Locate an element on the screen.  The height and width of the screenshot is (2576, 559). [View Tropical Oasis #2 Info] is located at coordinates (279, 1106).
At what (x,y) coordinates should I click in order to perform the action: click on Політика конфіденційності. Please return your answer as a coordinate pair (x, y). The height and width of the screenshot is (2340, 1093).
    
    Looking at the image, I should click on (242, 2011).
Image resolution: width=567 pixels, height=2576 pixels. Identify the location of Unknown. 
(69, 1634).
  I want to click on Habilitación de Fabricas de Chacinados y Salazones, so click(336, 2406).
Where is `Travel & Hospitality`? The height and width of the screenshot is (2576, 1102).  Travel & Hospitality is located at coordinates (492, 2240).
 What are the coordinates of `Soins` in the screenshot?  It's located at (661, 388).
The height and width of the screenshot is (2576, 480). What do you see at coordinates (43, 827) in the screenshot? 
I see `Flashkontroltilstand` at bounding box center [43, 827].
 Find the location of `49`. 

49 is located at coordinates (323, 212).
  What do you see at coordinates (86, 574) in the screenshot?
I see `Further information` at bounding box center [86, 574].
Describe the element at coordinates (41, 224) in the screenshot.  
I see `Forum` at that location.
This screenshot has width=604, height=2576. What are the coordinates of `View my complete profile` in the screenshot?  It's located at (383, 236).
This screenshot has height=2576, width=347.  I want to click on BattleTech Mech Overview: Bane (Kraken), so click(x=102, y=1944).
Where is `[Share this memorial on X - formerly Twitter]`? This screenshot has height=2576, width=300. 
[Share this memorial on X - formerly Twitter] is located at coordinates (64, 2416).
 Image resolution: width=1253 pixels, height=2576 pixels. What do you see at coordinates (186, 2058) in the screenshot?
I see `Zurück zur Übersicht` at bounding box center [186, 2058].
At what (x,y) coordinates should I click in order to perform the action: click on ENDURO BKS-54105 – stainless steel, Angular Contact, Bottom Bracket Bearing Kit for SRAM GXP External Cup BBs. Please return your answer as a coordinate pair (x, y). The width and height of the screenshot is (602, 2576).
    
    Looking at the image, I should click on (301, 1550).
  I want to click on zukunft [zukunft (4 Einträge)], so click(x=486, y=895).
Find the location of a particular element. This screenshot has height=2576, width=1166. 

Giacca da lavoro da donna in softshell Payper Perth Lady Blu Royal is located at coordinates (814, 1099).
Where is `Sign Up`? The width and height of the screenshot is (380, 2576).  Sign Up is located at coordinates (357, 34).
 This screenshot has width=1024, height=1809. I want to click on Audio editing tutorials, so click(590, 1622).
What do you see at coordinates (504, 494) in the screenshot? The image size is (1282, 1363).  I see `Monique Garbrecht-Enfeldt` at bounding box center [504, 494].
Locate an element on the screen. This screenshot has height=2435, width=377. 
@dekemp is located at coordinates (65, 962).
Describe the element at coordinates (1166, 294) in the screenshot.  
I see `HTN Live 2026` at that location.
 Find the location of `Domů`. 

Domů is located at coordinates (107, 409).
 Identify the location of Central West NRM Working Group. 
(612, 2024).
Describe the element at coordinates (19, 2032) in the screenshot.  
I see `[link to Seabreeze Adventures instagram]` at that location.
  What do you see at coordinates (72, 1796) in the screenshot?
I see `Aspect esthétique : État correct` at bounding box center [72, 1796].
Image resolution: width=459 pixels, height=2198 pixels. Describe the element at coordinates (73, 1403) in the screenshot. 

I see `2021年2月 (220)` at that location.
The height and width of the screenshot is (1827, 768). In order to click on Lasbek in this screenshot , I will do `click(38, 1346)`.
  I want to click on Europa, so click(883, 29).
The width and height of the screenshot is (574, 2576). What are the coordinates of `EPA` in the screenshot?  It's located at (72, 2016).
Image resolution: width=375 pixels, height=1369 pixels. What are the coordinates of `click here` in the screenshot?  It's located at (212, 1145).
==============================
# [ABOUT THIS TASK]
Print the data above exactly as it was provided.

# [REPLY TO THE EXERCISE]
Locate an element on the screen.  The height and width of the screenshot is (2576, 559). [View Tropical Oasis #2 Info] is located at coordinates (279, 1106).
At what (x,y) coordinates should I click in order to perform the action: click on Політика конфіденційності. Please return your answer as a coordinate pair (x, y). The height and width of the screenshot is (2340, 1093).
    
    Looking at the image, I should click on (242, 2011).
Image resolution: width=567 pixels, height=2576 pixels. Identify the location of Unknown. 
(69, 1634).
  I want to click on Habilitación de Fabricas de Chacinados y Salazones, so click(336, 2406).
Where is `Travel & Hospitality`? The height and width of the screenshot is (2576, 1102).  Travel & Hospitality is located at coordinates (492, 2240).
 What are the coordinates of `Soins` in the screenshot?  It's located at (661, 388).
The height and width of the screenshot is (2576, 480). What do you see at coordinates (43, 827) in the screenshot? 
I see `Flashkontroltilstand` at bounding box center [43, 827].
 Find the location of `49`. 

49 is located at coordinates (323, 212).
  What do you see at coordinates (86, 574) in the screenshot?
I see `Further information` at bounding box center [86, 574].
Describe the element at coordinates (41, 224) in the screenshot.  
I see `Forum` at that location.
This screenshot has width=604, height=2576. What are the coordinates of `View my complete profile` in the screenshot?  It's located at (383, 236).
This screenshot has height=2576, width=347.  I want to click on BattleTech Mech Overview: Bane (Kraken), so click(x=102, y=1944).
Where is `[Share this memorial on X - formerly Twitter]`? This screenshot has height=2576, width=300. 
[Share this memorial on X - formerly Twitter] is located at coordinates (64, 2416).
 Image resolution: width=1253 pixels, height=2576 pixels. What do you see at coordinates (186, 2058) in the screenshot?
I see `Zurück zur Übersicht` at bounding box center [186, 2058].
At what (x,y) coordinates should I click in order to perform the action: click on ENDURO BKS-54105 – stainless steel, Angular Contact, Bottom Bracket Bearing Kit for SRAM GXP External Cup BBs. Please return your answer as a coordinate pair (x, y). The width and height of the screenshot is (602, 2576).
    
    Looking at the image, I should click on (301, 1550).
  I want to click on zukunft [zukunft (4 Einträge)], so click(x=486, y=895).
Find the location of a particular element. This screenshot has height=2576, width=1166. 

Giacca da lavoro da donna in softshell Payper Perth Lady Blu Royal is located at coordinates (814, 1099).
Where is `Sign Up`? The width and height of the screenshot is (380, 2576).  Sign Up is located at coordinates (357, 34).
 This screenshot has width=1024, height=1809. I want to click on Audio editing tutorials, so click(590, 1622).
What do you see at coordinates (504, 494) in the screenshot? The image size is (1282, 1363).  I see `Monique Garbrecht-Enfeldt` at bounding box center [504, 494].
Locate an element on the screen. This screenshot has height=2435, width=377. 
@dekemp is located at coordinates (65, 962).
Describe the element at coordinates (1166, 294) in the screenshot.  
I see `HTN Live 2026` at that location.
 Find the location of `Domů`. 

Domů is located at coordinates (107, 409).
 Identify the location of Central West NRM Working Group. 
(612, 2024).
Describe the element at coordinates (19, 2032) in the screenshot.  
I see `[link to Seabreeze Adventures instagram]` at that location.
  What do you see at coordinates (72, 1796) in the screenshot?
I see `Aspect esthétique : État correct` at bounding box center [72, 1796].
Image resolution: width=459 pixels, height=2198 pixels. Describe the element at coordinates (73, 1403) in the screenshot. 

I see `2021年2月 (220)` at that location.
The height and width of the screenshot is (1827, 768). In order to click on Lasbek in this screenshot , I will do `click(38, 1346)`.
  I want to click on Europa, so click(883, 29).
The width and height of the screenshot is (574, 2576). What are the coordinates of `EPA` in the screenshot?  It's located at (72, 2016).
Image resolution: width=375 pixels, height=1369 pixels. What are the coordinates of `click here` in the screenshot?  It's located at (212, 1145).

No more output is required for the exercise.